__MATERIAL SUPPLIED__
====
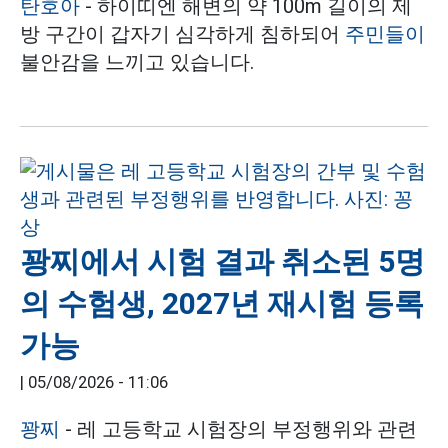
탄호아
- 하이띠엔 해변의 약 100m 길이의 제
방 구간이 갑자기 심각하게 침하되어
주민들이
불안감을 느끼고 있습니다.
꽝찌에서 시험 결과 취소된 5명
의 수험생, 2027년 재시험 등록
가능
|
05/08/2026 - 11:06
꽝찌
- 레 고등학교 시험장의 부정행위와 관련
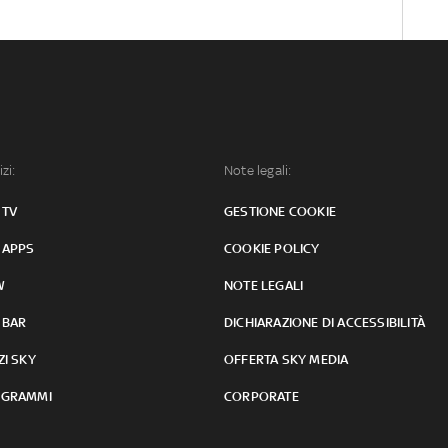
izi:
Note legali:
 TV
GESTIONE COOKIE
 APPS
COOKIE POLICY
W
NOTE LEGALI
 BAR
DICHIARAZIONE DI ACCESSIBILITÀ
ZI SKY
OFFERTA SKY MEDIA
GRAMMI
CORPORATE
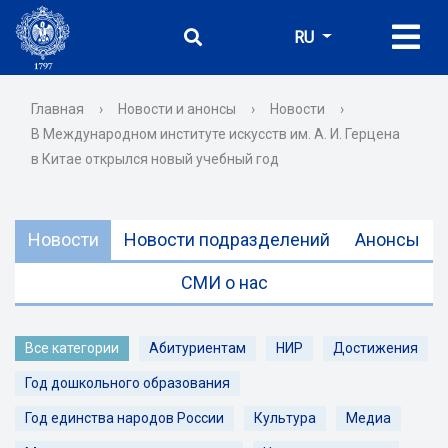
RU
Главная
›
Новости и анонсы
›
Новости
›
В Международном институте искусств им. А. И. Герцена
в Китае открылся новый учебный год
Новости
Новости подразделений
Анонсы
СМИ о нас
Все категории
Абитуриентам
НИР
Достижения
Год дошкольного образования
Год единства народов России
Культура
Медиа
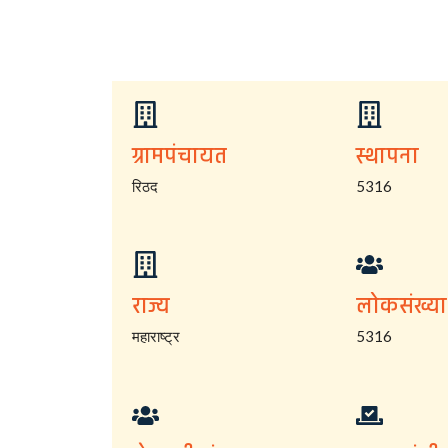
ग्रामपंचायत
स्थापना
रिठद
5316
राज्य
लोकसंख्या
महाराष्ट्र
5316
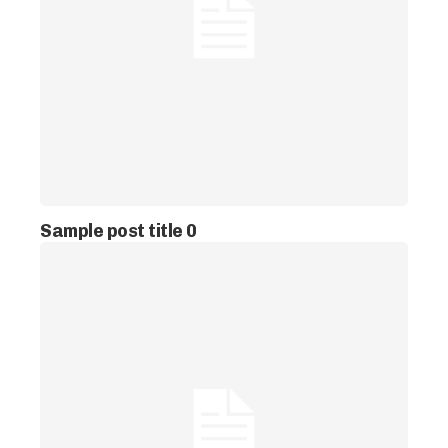
Sample post title 0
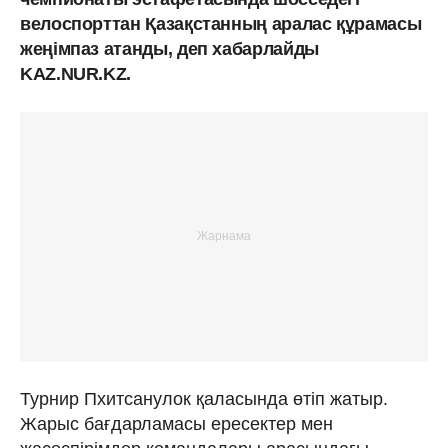
велоспорттан Қазақстанның аралас құрамасы
жеңімпаз атанды, деп хабарлайды
KAZ.NUR.KZ.
Турнир Пхитсанулок қаласында өтіп жатыр.
Жарыс бағдарламасы ересектер мен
====
__REQUIRED ACTION__
Set down exactly, and only, the lines from the one holding "Sample post title 0" to the end of the records above, leaving every picture out.

__SOLUTION FOR THIS EXERCISE__
Sample post title 0
велоспорттан Қазақстанның аралас құрамасы
жеңімпаз атанды, деп хабарлайды
KAZ.NUR.KZ.
Турнир Пхитсанулок қаласында өтіп жатыр.
Жарыс бағдарламасы ересектер мен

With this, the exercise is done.